Search is more complex than it may seem at first. An e-commerce search engine is built to enable customers to find the products that they are looking for. A customer will search for a product, perhaps by name, and the search engine will check the database of products and return those that match the search query. Perhaps you could write a search engine with a simple SQL query:

SELECT * FROM products WHERE product_title LIKE '%{search_query}%'

This may seem to yield decent results for some search queries – but there are many problems with such an approach.

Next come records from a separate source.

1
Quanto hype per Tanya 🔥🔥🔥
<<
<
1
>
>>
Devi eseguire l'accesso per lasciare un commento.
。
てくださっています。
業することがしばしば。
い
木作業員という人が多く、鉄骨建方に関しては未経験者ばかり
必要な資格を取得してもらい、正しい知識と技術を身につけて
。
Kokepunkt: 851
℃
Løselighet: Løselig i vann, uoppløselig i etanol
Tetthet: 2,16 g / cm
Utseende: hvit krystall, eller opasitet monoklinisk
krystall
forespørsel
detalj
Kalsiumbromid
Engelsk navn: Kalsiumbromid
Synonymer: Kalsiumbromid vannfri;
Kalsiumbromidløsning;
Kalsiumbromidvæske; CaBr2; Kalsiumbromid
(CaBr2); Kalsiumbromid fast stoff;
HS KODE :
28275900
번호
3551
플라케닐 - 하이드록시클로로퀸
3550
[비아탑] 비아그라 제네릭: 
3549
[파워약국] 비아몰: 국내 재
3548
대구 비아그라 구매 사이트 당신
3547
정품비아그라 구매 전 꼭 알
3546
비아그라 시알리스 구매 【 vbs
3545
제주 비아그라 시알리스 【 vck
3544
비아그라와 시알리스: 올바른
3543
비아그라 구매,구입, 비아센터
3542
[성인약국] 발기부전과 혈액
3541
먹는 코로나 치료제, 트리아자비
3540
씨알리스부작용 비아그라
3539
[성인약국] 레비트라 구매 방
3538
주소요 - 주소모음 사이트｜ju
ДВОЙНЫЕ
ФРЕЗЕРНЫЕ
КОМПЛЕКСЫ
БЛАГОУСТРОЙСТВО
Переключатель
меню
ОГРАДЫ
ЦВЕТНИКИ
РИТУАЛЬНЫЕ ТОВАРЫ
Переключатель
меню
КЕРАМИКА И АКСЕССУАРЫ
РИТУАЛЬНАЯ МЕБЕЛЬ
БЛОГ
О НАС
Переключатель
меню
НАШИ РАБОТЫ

  • Exact substring matches only. A search for ‘matrix dvd’ won’t match ‘The Matrix (1999) – DVD’.
  • No way to order the results. What if the query is ‘xbox’ and 100 products have ‘xbox’ in their title? Xbox games, xbox accessories and xbox’s themselves. Our query will find these products, but we have no way to order our results based on the most relevant matches.
  • Only searching a single field. What if we want to enable our customers to search for authors, directors, brands etc? Sure, we could change our query to look in multiple fields, but surely those fields shouldn’t be given the same importance as the product title, right?
  • No support for synonyms. A search for ‘football’ won’t match any products with ‘soccer’ in their title.
  • No stop word filtering. These are common words like ‘and’, ‘the’ and ‘of’. These words are usually not important in a search, especially in determining which products match a query. When we are searching just on product title, the negative effect of stop words is not so noticeable. But imagine if we want to extend our search engine to search over a larger body of text, such as a product description. In this case, most of the products in our database will contain stop words in the description, and it certainly doesn’t mean they should match the query.
  • No stemming. This is the process of truncating a word to its simplest form, in order to extract its root meaning. For example, ‘fisher’, ‘fishing’ and ‘fished’ all have similar meanings. These words could all be stemmed to ‘fish’, so that a search for any one of these terms will match all products related to fish.
  • Term frequencies are not considered. The frequency of a term in the corpus (i.e. across the entire database of products) can actually give us a lot of information about how important each term in a query is. If you consider a search for ‘game of thrones’. There are three terms in this query, one of which is a stop word. Now imagine that we are a game retailer and all of our products are games. Many of the products in our database will match the term ‘game’ while only a few will match the term ‘thrones’. This is because the term frequency for ‘game’ across our entire database is a lot higher than it is for ‘thrones’. With this knowledge, we know that ‘thrones’ is the more important term – products which match this word are more relevant.
  • Typical SQL databases won’t scale. As our product base and the volume of queries per second grows, standard databases will quickly become slow – partly because they are not designed for full-text search, where we are searching bodies of text for partial matches.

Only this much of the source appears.